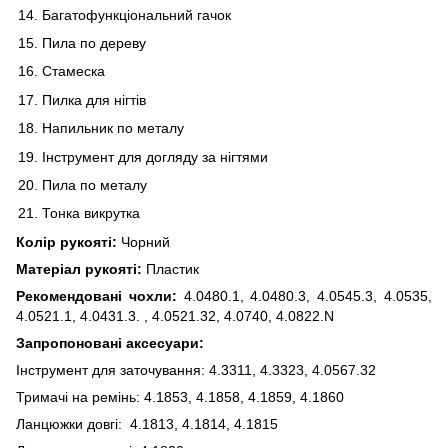
Багатофункціональний гачок
Пила по дереву
Стамеска
Пилка для нігтів
Напильник по металу
Інструмент для догляду за нігтями
Пила по металу
Тонка викрутка
Колір рукояті:
Чорний
Матеріал рукояті:
Пластик
Рекомендовані чохли:
4.0480.1, 4.0480.3, 4.0545.3, 4.0535,
4.0521.1, 4.0431.3. , 4.0521.32, 4.0740, 4.0822.N
Запропоновані аксесуари:
Інструмент для заточування: 4.3311, 4.3323, 4.0567.32
Тримачі на ремінь: 4.1853, 4.1858, 4.1859, 4.1860
Ланцюжки довгі: 4.1813, 4.1814, 4.1815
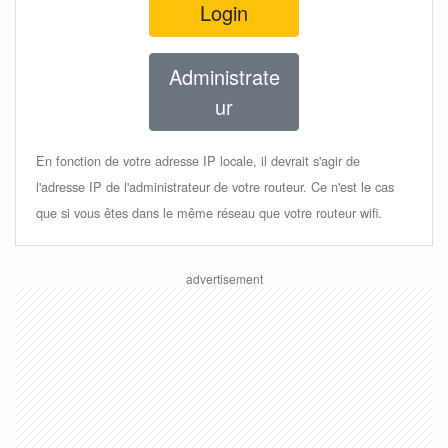
Login
Administrate
ur
En fonction de votre adresse IP locale, il devrait s'agir de
l'adresse IP de l'administrateur de votre routeur. Ce n'est le cas
que si vous êtes dans le même réseau que votre routeur wifi.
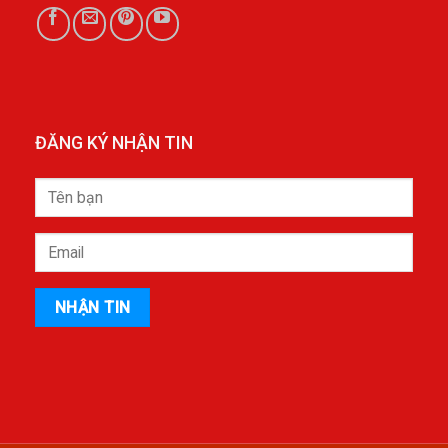
ĐĂNG KÝ NHẬN TIN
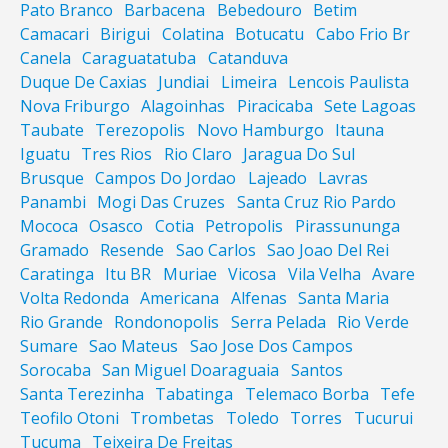
Pato Branco
Barbacena
Bebedouro
Betim
Camacari
Birigui
Colatina
Botucatu
Cabo Frio Br
Canela
Caraguatatuba
Catanduva
Duque De Caxias
Jundiai
Limeira
Lencois Paulista
Nova Friburgo
Alagoinhas
Piracicaba
Sete Lagoas
Taubate
Terezopolis
Novo Hamburgo
Itauna
Iguatu
Tres Rios
Rio Claro
Jaragua Do Sul
Brusque
Campos Do Jordao
Lajeado
Lavras
Panambi
Mogi Das Cruzes
Santa Cruz Rio Pardo
Mococa
Osasco
Cotia
Petropolis
Pirassununga
Gramado
Resende
Sao Carlos
Sao Joao Del Rei
Caratinga
Itu BR
Muriae
Vicosa
Vila Velha
Avare
Volta Redonda
Americana
Alfenas
Santa Maria
Rio Grande
Rondonopolis
Serra Pelada
Rio Verde
Sumare
Sao Mateus
Sao Jose Dos Campos
Sorocaba
San Miguel Doaraguaia
Santos
Santa Terezinha
Tabatinga
Telemaco Borba
Tefe
Teofilo Otoni
Trombetas
Toledo
Torres
Tucurui
Tucuma
Teixeira De Freitas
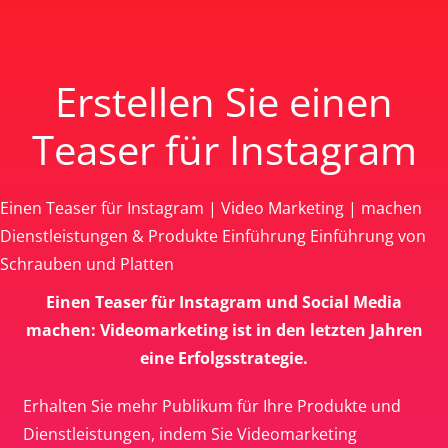
Erstellen Sie einen
Teaser für Instagram
Einen Teaser für Instagram | Video Marketing | machen
Dienstleistungen & Produkte Einführung Einführung von
Schrauben und Platten
Einen Teaser für Instagram und Social Media
machen: Videomarketing ist in den letzten Jahren
eine Erfolgsstrategie.
Erhalten Sie mehr Publikum für Ihre Produkte und
Dienstleistungen, indem Sie Videomarketing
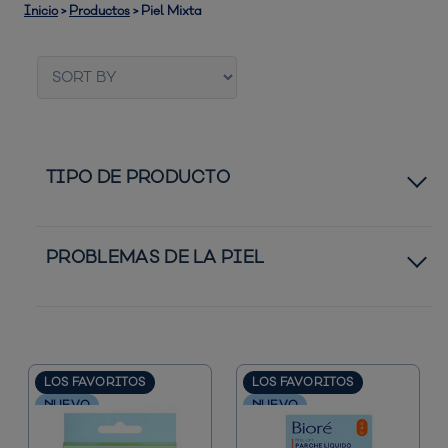
Inicio
>
Productos
>
Piel Mixta
TIPO DE PRODUCTO
Bandas de Poros
PROBLEMAS DE LA PIEL
Astringentes Diarios
Piel Normal a Seca
Mascarillas de Poros
Piel Normal a Grasa
LOS FAVORITOS
LOS FAVORITOS
Parches
NUEVO
NUEVO
Granos y Espinillas
UV Aqua Rich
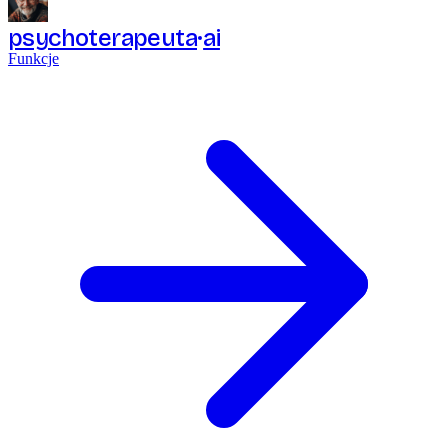
psychoterapeuta
ai
Funkcje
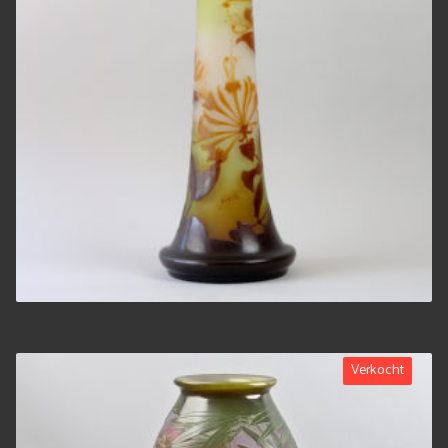
Verkocht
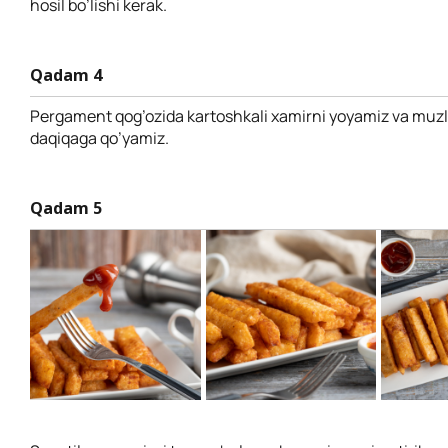
hosil bo’lishi kerak.
Qadam 4
Pergament qog’ozida kartoshkali xamirni yoyamiz va muzl
daqiqaga qo’yamiz.
Qadam 5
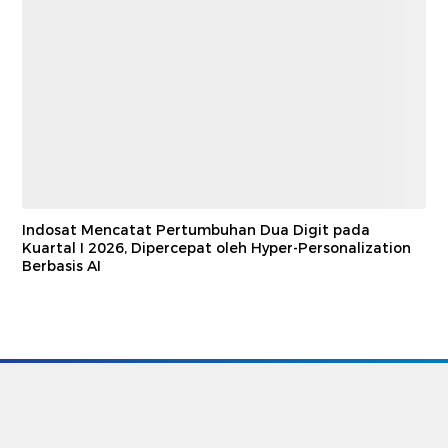
Indosat Mencatat Pertumbuhan Dua Digit pada
Kuartal I 2026, Dipercepat oleh Hyper-Personalization
Berbasis AI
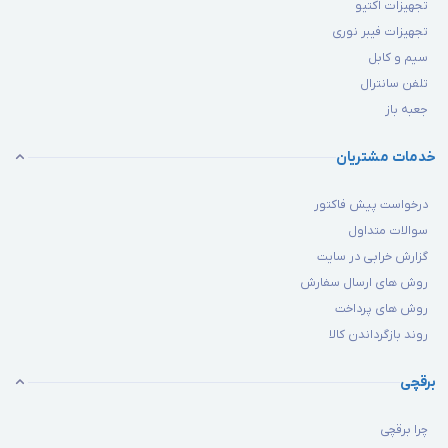
تجهیزات اکتیو
Number of Queues
4
تجهیزات فیبر نوری
per port
کیفیت
سیم و کابل
خدمات
تلفن سانترال
(QOS)
Weighted Round
ندارد
جعبه باز
Robin (WRR)
خدمات مشتریان
پشتیبانی از D-LINK
ندارد
Green
درخواست پیش فاکتور
سایر
ویژگی‌ها
سوالات متداول
CE, FCC
گواهی نامه ها
Class B,
گزارش خرابی در سایت
RoHS
روش های ارسال سفارش
روش های پرداخت
2 سال گارانتی
گارانتی
روند بازگرداندن کالا
گارانتی
ایزی
برقچی
چرا برقچی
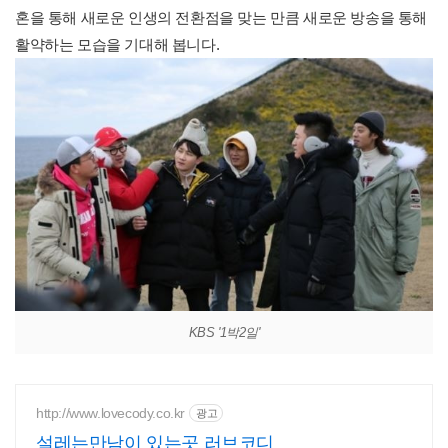
혼을 통해 새로운 인생의 전환점을 맞는 만큼 새로운 방송을 통해
활약하는 모습을 기대해 봅니다.
KBS '1박2일'
http://www.lovecody.co.kr
광고
설레는만남이 있는곳 러브코디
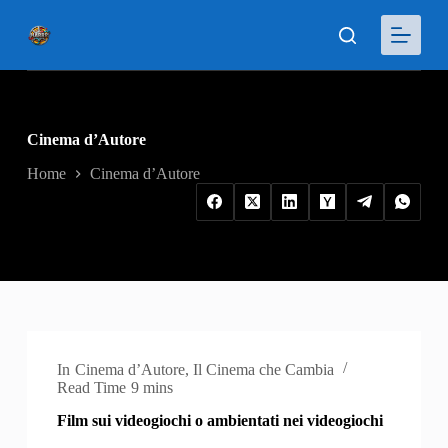
S
a
l
t
a
a
l
Cinema d’Autore
c
o
Home
Cinema d’Autore
n
t
e
n
u
t
o
In
Cinema d’Autore
,
Il Cinema che Cambia
Read Time
9 mins
Film sui videogiochi o ambientati nei videogiochi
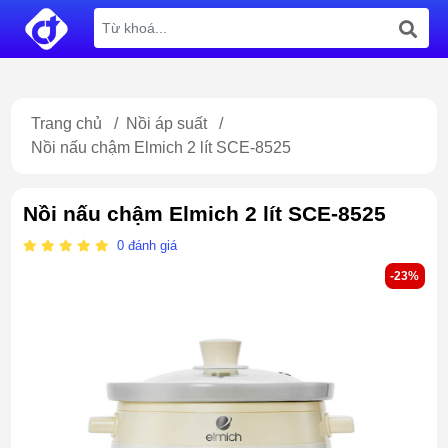
Trang chủ
/
Nồi áp suất
/
Nồi nấu chậm Elmich 2 lít SCE-8525
Nồi nấu chậm Elmich 2 lít SCE-8525
0
đánh giá
-23%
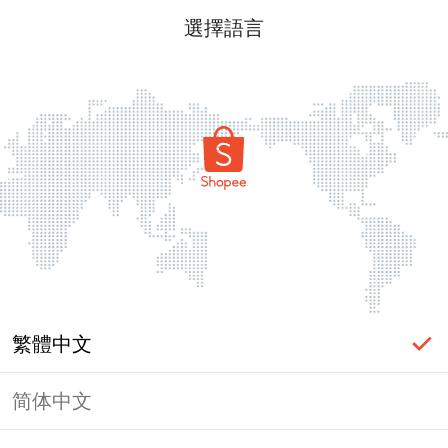
選擇語言
繁體中文
简体中文
頁面無法顯示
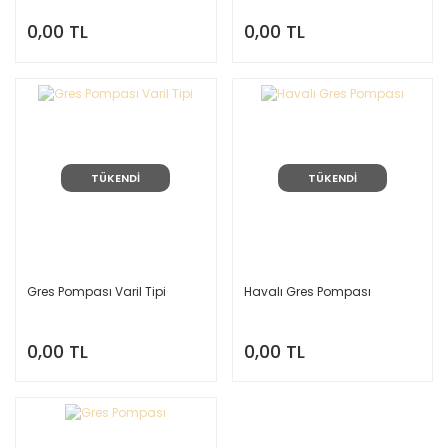
0,00 TL
0,00 TL
TÜKENDİ
TÜKENDİ
Gres Pompası Varil Tipi
Havalı Gres Pompası
0,00 TL
0,00 TL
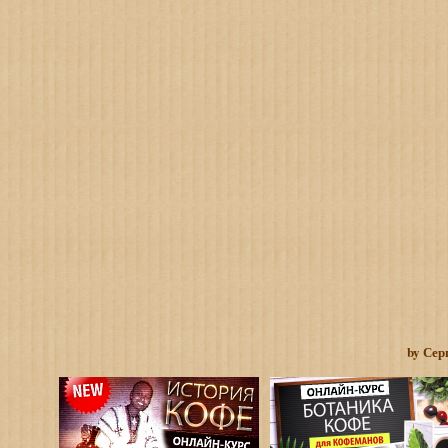
by Сер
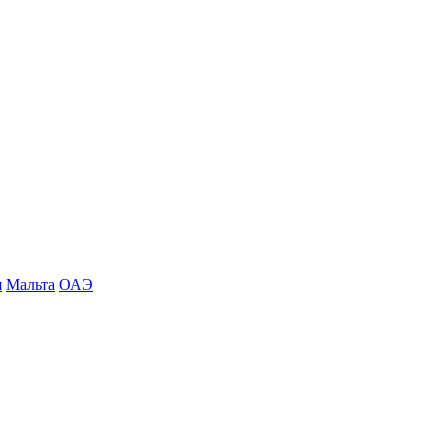
я
Мальта
ОАЭ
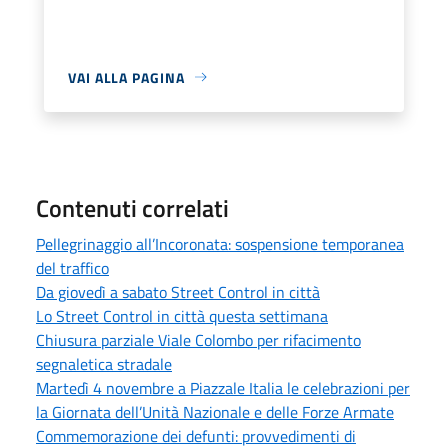
VAI ALLA PAGINA
Contenuti correlati
Pellegrinaggio all’Incoronata: sospensione temporanea
del traffico
Da giovedì a sabato Street Control in città
Lo Street Control in città questa settimana
Chiusura parziale Viale Colombo per rifacimento
segnaletica stradale
Martedì 4 novembre a Piazzale Italia le celebrazioni per
la Giornata dell’Unità Nazionale e delle Forze Armate
Commemorazione dei defunti: provvedimenti di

......

Problem description:
Set down the entries above exactly, and keep every picture out of your copy.

Exercise response:
Багатофункціональний гачок
Пила по дереву
Стамеска
Пилка для нігтів
Напильник по металу
Інструмент для догляду за нігтями
Пила по металу
Тонка викрутка
Колір рукояті:
Чорний
Матеріал рукояті:
Пластик
Рекомендовані чохли:
4.0480.1, 4.0480.3, 4.0545.3, 4.0535,
4.0521.1, 4.0431.3. , 4.0521.32, 4.0740, 4.0822.N
Запропоновані аксесуари:
Інструмент для заточування: 4.3311, 4.3323, 4.0567.32
Тримачі на ремінь: 4.1853, 4.1858, 4.1859, 4.1860
Ланцюжки довгі: 4.1813, 4.1814, 4.1815
Login
Administrate
ur
En fonction de votre adresse IP locale, il devrait s'agir de
l'adresse IP de l'administrateur de votre routeur. Ce n'est le cas
que si vous êtes dans le même réseau que votre routeur wifi.
ĐĂNG KÝ NHẬN TIN
Pato Branco
Barbacena
Bebedouro
Betim
Camacari
Birigui
Colatina
Botucatu
Cabo Frio Br
Canela
Caraguatatuba
Catanduva
Duque De Caxias
Jundiai
Limeira
Lencois Paulista
Nova Friburgo
Alagoinhas
Piracicaba
Sete Lagoas
Taubate
Terezopolis
Novo Hamburgo
Itauna
Iguatu
Tres Rios
Rio Claro
Jaragua Do Sul
Brusque
Campos Do Jordao
Lajeado
Lavras
Panambi
Mogi Das Cruzes
Santa Cruz Rio Pardo
Mococa
Osasco
Cotia
Petropolis
Pirassununga
Gramado
Resende
Sao Carlos
Sao Joao Del Rei
Caratinga
Itu BR
Muriae
Vicosa
Vila Velha
Avare
Volta Redonda
Americana
Alfenas
Santa Maria
Rio Grande
Rondonopolis
Serra Pelada
Rio Verde
Sumare
Sao Mateus
Sao Jose Dos Campos
Sorocaba
San Miguel Doaraguaia
Santos
Santa Terezinha
Tabatinga
Telemaco Borba
Tefe
Teofilo Otoni
Trombetas
Toledo
Torres
Tucurui
Tucuma
Teixeira De Freitas
Erstellen Sie einen
Teaser für Instagram
Einen Teaser für Instagram | Video Marketing | machen
Dienstleistungen & Produkte Einführung Einführung von
Schrauben und Platten
Einen Teaser für Instagram und Social Media
machen: Videomarketing ist in den letzten Jahren
eine Erfolgsstrategie.
Erhalten Sie mehr Publikum für Ihre Produkte und
Dienstleistungen, indem Sie Videomarketing
Inicio
>
Productos
>
Piel Mixta
TIPO DE PRODUCTO
Bandas de Poros
PROBLEMAS DE LA PIEL
Astringentes Diarios
Piel Normal a Seca
Mascarillas de Poros
Piel Normal a Grasa
LOS FAVORITOS
LOS FAVORITOS
Parches
NUEVO
NUEVO
Granos y Espinillas
UV Aqua Rich
psychoterapeuta
ai
Funkcje
Verkocht
hosil bo’lishi kerak.
Qadam 4
Pergament qog’ozida kartoshkali xamirni yoyamiz va muzl
daqiqaga qo’yamiz.
Qadam 5
Indosat Mencatat Pertumbuhan Dua Digit pada
Kuartal I 2026, Dipercepat oleh Hyper-Personalization
Berbasis AI
تجهیزات اکتیو
Number of Queues
4
تجهیزات فیبر نوری
per port
کیفیت
سیم و کابل
خدمات
تلفن سانترال
(QOS)
Weighted Round
ندارد
جعبه باز
Robin (WRR)
خدمات مشتریان
پشتیبانی از D-LINK
ندارد
Green
درخواست پیش فاکتور
سایر
ویژگی‌ها
سوالات متداول
CE, FCC
گواهی نامه ها
Class B,
گزارش خرابی در سایت
RoHS
روش های ارسال سفارش
روش های پرداخت
2 سال گارانتی
گارانتی
روند بازگرداندن کالا
گارانتی
ایزی
برقچی
چرا برقچی
혼을 통해 새로운 인생의 전환점을 맞는 만큼 새로운 방송을 통해
활약하는 모습을 기대해 봅니다.
KBS '1박2일'
http://www.lovecody.co.kr
광고
설레는만남이 있는곳 러브코디
S
a
l
t
a
a
l
Cinema d’Autore
c
o
Home
Cinema d’Autore
n
t
e
n
u
t
o
In
Cinema d’Autore
,
Il Cinema che Cambia
Read Time
9 mins
Film sui videogiochi o ambientati nei videogiochi
Trang chủ
/
Nồi áp suất
/
Nồi nấu chậm Elmich 2 lít SCE-8525
Nồi nấu chậm Elmich 2 lít SCE-8525
0
đánh giá
-23%
選擇語言
繁體中文
简体中文
頁面無法顯示
0,00 TL
0,00 TL
TÜKENDİ
TÜKENDİ
Gres Pompası Varil Tipi
Havalı Gres Pompası
0,00 TL
0,00 TL
by Сер
я
Мальта
ОАЭ
VAI ALLA PAGINA
Contenuti correlati
Pellegrinaggio all’Incoronata: sospensione temporanea
del traffico
Da giovedì a sabato Street Control in città
Lo Street Control in città questa settimana
Chiusura parziale Viale Colombo per rifacimento
segnaletica stradale
Martedì 4 novembre a Piazzale Italia le celebrazioni per
la Giornata dell’Unità Nazionale e delle Forze Armate
Commemorazione dei defunti: provvedimenti di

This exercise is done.